Land in Japan doesn’t come cheaply, so when the country dedicates acres of it to build a zoo, they always make sure to get it right. Even so, there just isn’t enough time to visit every animal park in Japan, so if you’ve been wondering which ones will provide the most fun for you and your family, you may want to consider these options within reach of Tokyo:

Ueno Zoological Gardens

This facility in Ueno, Tokyo, is Japan’s oldest zoo, dating all the way back to 1882. It houses over 3,000 individual animals spanning 400 species, with the most popular one undoubtedly being their giant pandas. Imported from China in 2011, the current Ueno pandas Lili and Shinshin attract thousands of visitors every year, but if you want to be one of them, you better get to the zoo early. The park’s other interesting inhabitants include the elusive aye-aye, the Pallas’s cat, polar bears, Sumatran tigers, black rhinos and many more.

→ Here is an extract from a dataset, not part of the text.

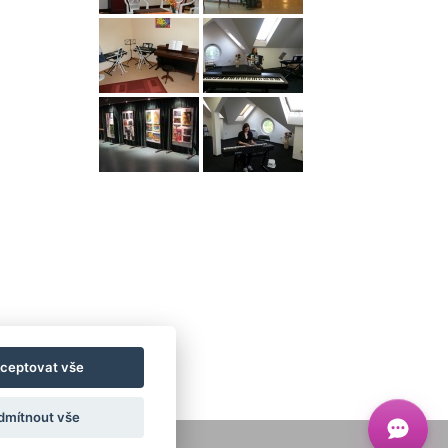
ceptovat vše
dmítnout vše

For more information visit their website.

Tama Zoological Park

Originally a branch of Ueno Zoo, this park in Hino, Tokyo, has managed to make a name for itself thanks to its size. Nearly four times bigger than its Ueno counterpart, the Tama Zoo provides a more open, natural environment for its animals. You can also get much closer to them thanks to their Lion Bus (currently under construction) that drives straight into the lion enclosure, allowing you too stare down the mighty kings of the jungle.

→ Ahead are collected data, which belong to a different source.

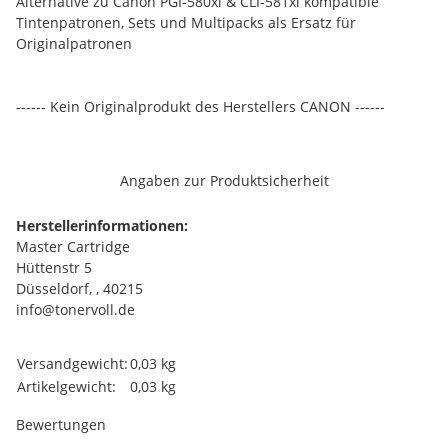
Alternative zu Canon PGI-580xl & CLI-581xl kompatible
Tintenpatronen, Sets und Multipacks als Ersatz für
Originalpatronen
------ Kein Originalprodukt des Herstellers CANON ------
Angaben zur Produktsicherheit
Herstellerinformationen:
Master Cartridge
Hüttenstr 5
Düsseldorf, , 40215
info@tonervoll.de
Produkteigenschaft
Wert
Versandgewicht:
0,03 kg
Artikelgewicht:
0,03
kg
Bewertungen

For more information visit their website.

Inokashira Park Zoo

Located near Kichijoji Station, Tokyo, the Inokashira Park Zoo is dedicated to species indigenous to Japan, plus a few tropical birds. They used to also house Hanako, the oldest Asian elephant in the world, but sadly it died back in 2016 at age 69.

The zoo itself is divided into two sections: a regular park that acts as something of a bird sanctuary, and a more regular zoo. However, Inokashira’s inhabitants don’t include large animals like lions or bears. You are more likely to find smaller critters there like tanuki, civets, or monkeys. The cozy park also includes a tiny amusement park, making it perfect for outings with small children.

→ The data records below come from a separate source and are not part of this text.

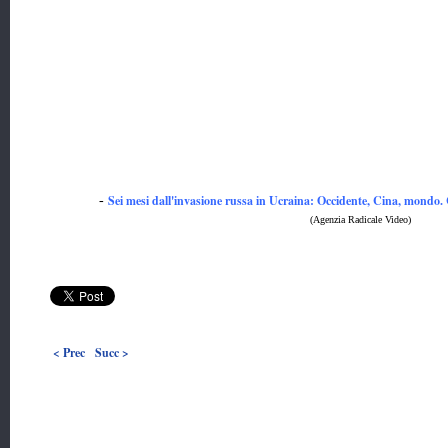
Sei mesi dall'invasione russa in Ucraina: Occidente, Cina, mondo.
-
(Agenzia Radicale Video)
< Prec
Succ >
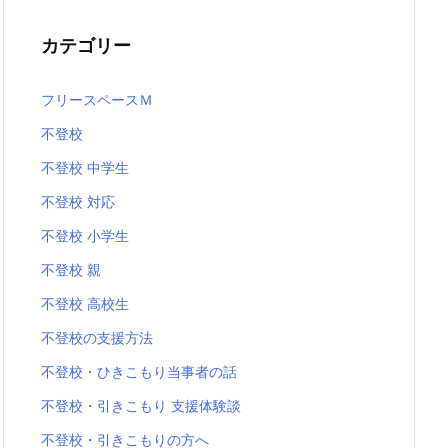
カテゴリー
フリースペースＭ
不登校
不登校 中学生
不登校 対応
不登校 小学生
不登校 親
不登校 高校生
不登校の支援方法
不登校・ひきこもり当事者の話
不登校・引きこもり 支援体験談
不登校・引きこもりの方へ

For more information visit their website.


Yokohama’s Zoorasia is one of the most modern zoos in all of Japan, with spacious enclosures modeled closely on the animals’ natural habitats. You won’t find any bars and concrete floors here. Instead, you’ll be able to admire the zoo’s elephants, monkeys, tigers, and okapi in a relaxed atmosphere as close to the real thing as possible. The park’s main attraction is the African Savanna, a massive exhibit housing four different African species living together in harmony.

For more information visit their website.

Nogeyama Zoological Gardens

Although it’s small compared to the other Japanese zoos, this park in Yokohama has something that many others don’t: it’s completely free. The Nogeyama Zoo also attracts scores of visitors thanks to its red panda exhibit and reptile center. Additionally, you will occasionally find animal specialists taking some of the animals out of their houses and giving lectures to fascinated patrons all over the park.

For more information visit their website.

Tobu Zoo

A hybrid zoo and amusement park in Saitama, Tobu Zoo has been in the global spotlight before thanks to one of its inhabitants: Grape-kun, a Humboldt penguin who reportedly fell in love with a cardboard cutout of an anime character. But Tobu Zoo has so much more to offer, including an entire family of rare white tigers and amusement park attractions for all ages, from exciting roller-coasters to calmer playgrounds.

For more information visit their website.

Fuji Safari Park

This safari park at the foot of Mount Fuji houses about 900 animals that you can get up close and personal with from inside a car. Use your own vehicle to watch the park’s bears, lions, or tigers lounging or walking right outside your window, or rent a park car that allows you to feed some of the park inhabitants like giraffes or goats.

No driver’s license? No problem. You can walk the path surrounding the park, popping into individual, barred-off enclosures and actually getting to feed some of the animals for a small price. Out of all the zoos in Japan, Fuji Safari Park brings you the closest to nature.